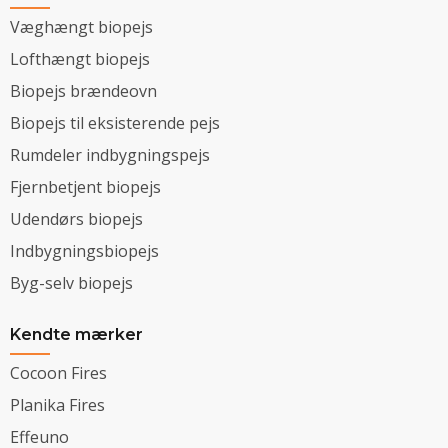
Væghængt biopejs
Lofthængt biopejs
Biopejs brændeovn
Biopejs til eksisterende pejs
Rumdeler indbygningspejs
Fjernbetjent biopejs
Udendørs biopejs
Indbygningsbiopejs
Byg-selv biopejs
Kendte mærker
Cocoon Fires
Planika Fires
Effeuno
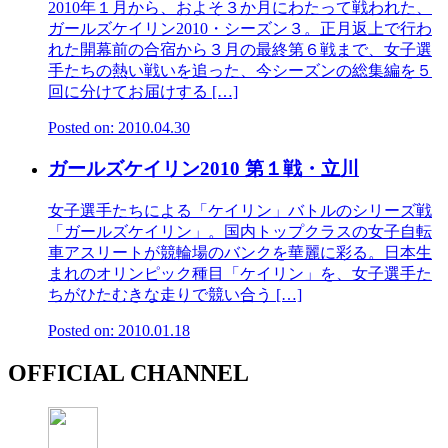
2010年１月から、およそ３か月にわたって戦われた、
ガールズケイリン2010・シーズン３。正月返上で行わ
れた開幕前の合宿から３月の最終第６戦まで、女子選
手たちの熱い戦いを追った、今シーズンの総集編を５
回に分けてお届けする […]
Posted on: 2010.04.30
ガールズケイリン2010 第１戦・立川
女子選手たちによる「ケイリン」バトルのシリーズ戦
「ガールズケイリン」。国内トップクラスの女子自転
車アスリートが競輪場のバンクを華麗に彩る。日本生
まれのオリンピック種目「ケイリン」を、女子選手た
ちがひたむきな走りで競い合う […]
Posted on: 2010.01.18
OFFICIAL CHANNEL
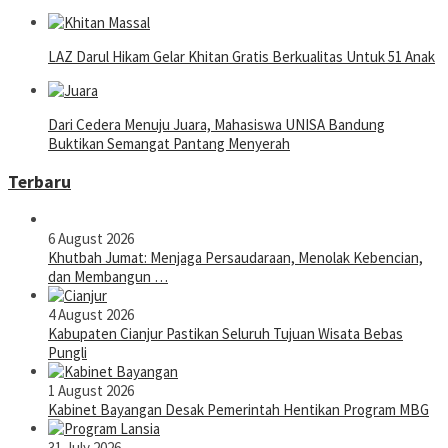
LAZ Darul Hikam Gelar Khitan Gratis Berkualitas Untuk 51 Anak
Dari Cedera Menuju Juara, Mahasiswa UNISA Bandung
Buktikan Semangat Pantang Menyerah
Terbaru
6 August 2026
Khutbah Jumat: Menjaga Persaudaraan, Menolak Kebencian,
dan Membangun …
4 August 2026
Kabupaten Cianjur Pastikan Seluruh Tujuan Wisata Bebas
Pungli
1 August 2026
Kabinet Bayangan Desak Pemerintah Hentikan Program MBG
31 July 2026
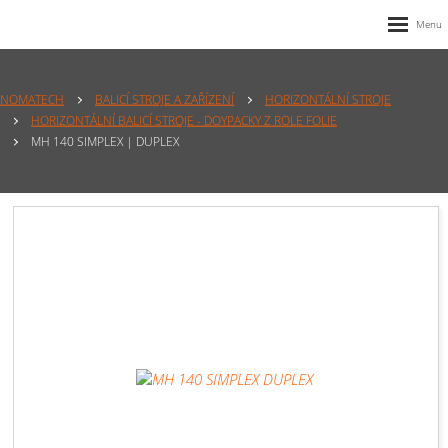
NOMATECH
BALICÍ STROJE A ZAŘÍZENÍ
HORIZONTÁLNÍ STROJE
HORIZONTÁLNÍ BALICÍ STROJE - DOYPACKY Z ROLE FOLIE
MH 140 SIMPLEX | DUPLEX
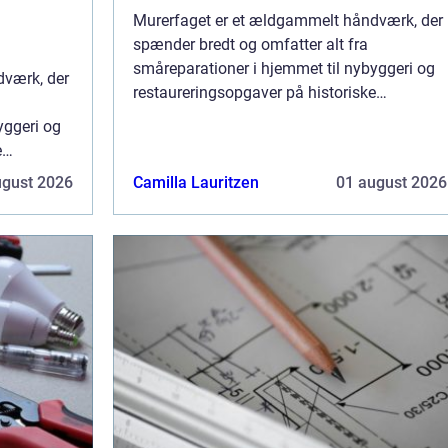
Murerfaget er et ældgammelt håndværk, der
spænder bredt og omfatter alt fra
småreparationer i hjemmet til nybyggeri og
dværk, der
restaureringsopgaver på historiske
bygninger. En dygtig murer er ikke kun en
yggeri og
håndværker, men også en kunstner, der
e
formår at kombin...
 kun en
ugust 2026
Camilla Lauritzen
01 august 2026
, der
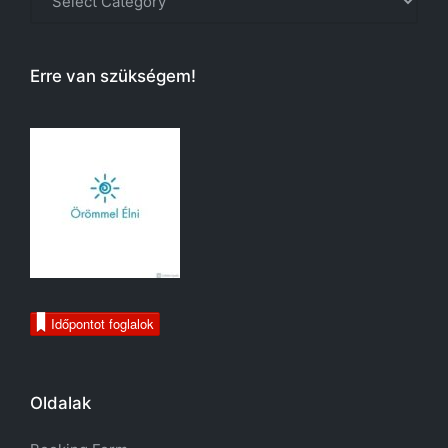
Erre van szükségem!
Időpontot foglalok
Oldalak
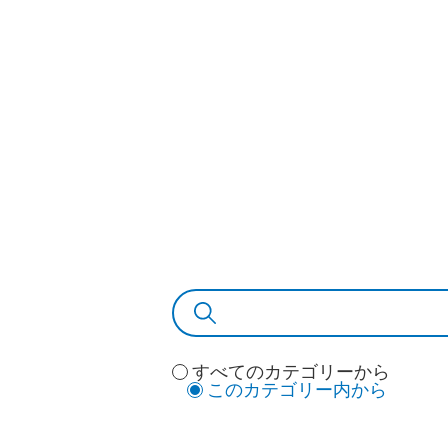
すべてのカテゴリーから
このカテゴリー内から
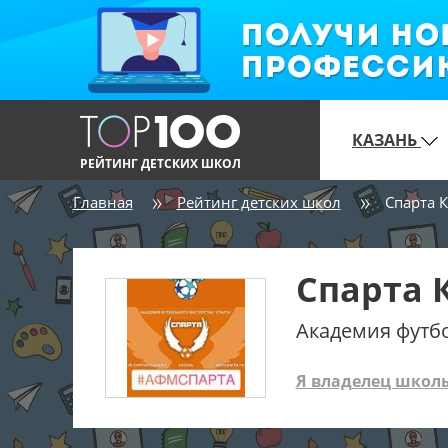
КАЗАНЬ
РЕЙТИНГ ДЕТСКИХ ШКОЛ
Главная
Рейтинг детских школ
Спарта 
Спарта 
Академия футб
Я владелец школ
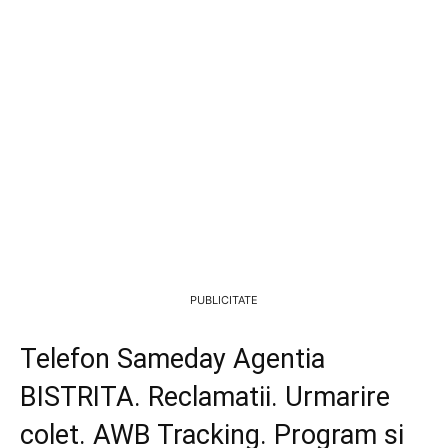
PUBLICITATE
Telefon Sameday Agentia
BISTRITA. Reclamatii. Urmarire
colet. AWB Tracking. Program si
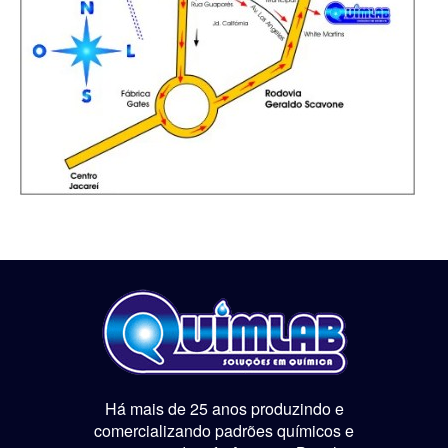
Há mais de 25 anos produzindo e
comercializando padrões químicos e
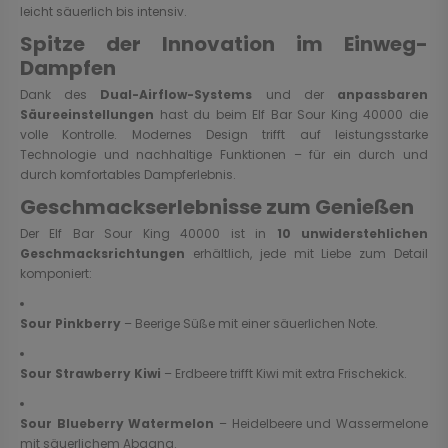
leicht säuerlich bis intensiv.
Spitze der Innovation im Einweg-
Dampfen
Dank des
Dual-Airflow-Systems
und der
anpassbaren
Säureeinstellungen
hast du beim Elf Bar Sour King 40000 die
volle Kontrolle. Modernes Design trifft auf leistungsstarke
Technologie und nachhaltige Funktionen – für ein durch und
durch komfortables Dampferlebnis.
Geschmackserlebnisse zum Genießen
Der Elf Bar Sour King 40000 ist in
10 unwiderstehlichen
Geschmacksrichtungen
erhältlich, jede mit Liebe zum Detail
komponiert:
Sour Pinkberry
– Beerige Süße mit einer säuerlichen Note.
Sour Strawberry Kiwi
– Erdbeere trifft Kiwi mit extra Frischekick.
Sour Blueberry Watermelon
– Heidelbeere und Wassermelone
mit säuerlichem Abgang.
◇ ◇ ◇ ◇
What to produce: Give back exactly the lines above that run from the one with "ガールズケイリン2010 第１戦・立川" to the one with "spænder bredt og omfatter alt fra", including both, with the pictures left out.

Answer for this exercise:
ガールズケイリン2010 第１戦・立川
女子選手たちによる「ケイリン」バトルのシリーズ戦
「ガールズケイリン」。国内トップクラスの女子自転
車アスリートが競輪場のバンクを華麗に彩る。日本生
まれのオリンピック種目「ケイリン」を、女子選手た
ちがひたむきな走りで競い合う […]
Posted on: 2010.01.18
OFFICIAL CHANNEL
LAZ Darul Hikam Gelar Khitan Gratis Berkualitas Untuk 51 Anak
Dari Cedera Menuju Juara, Mahasiswa UNISA Bandung
Buktikan Semangat Pantang Menyerah
Terbaru
6 August 2026
Khutbah Jumat: Menjaga Persaudaraan, Menolak Kebencian,
dan Membangun …
4 August 2026
Kabupaten Cianjur Pastikan Seluruh Tujuan Wisata Bebas
Pungli
1 August 2026
Kabinet Bayangan Desak Pemerintah Hentikan Program MBG
31 July 2026
NOMATECH
BALICÍ STROJE A ZAŘÍZENÍ
HORIZONTÁLNÍ STROJE
HORIZONTÁLNÍ BALICÍ STROJE - DOYPACKY Z ROLE FOLIE
MH 140 SIMPLEX | DUPLEX
Murerfaget er et ældgammelt håndværk, der
spænder bredt og omfatter alt fra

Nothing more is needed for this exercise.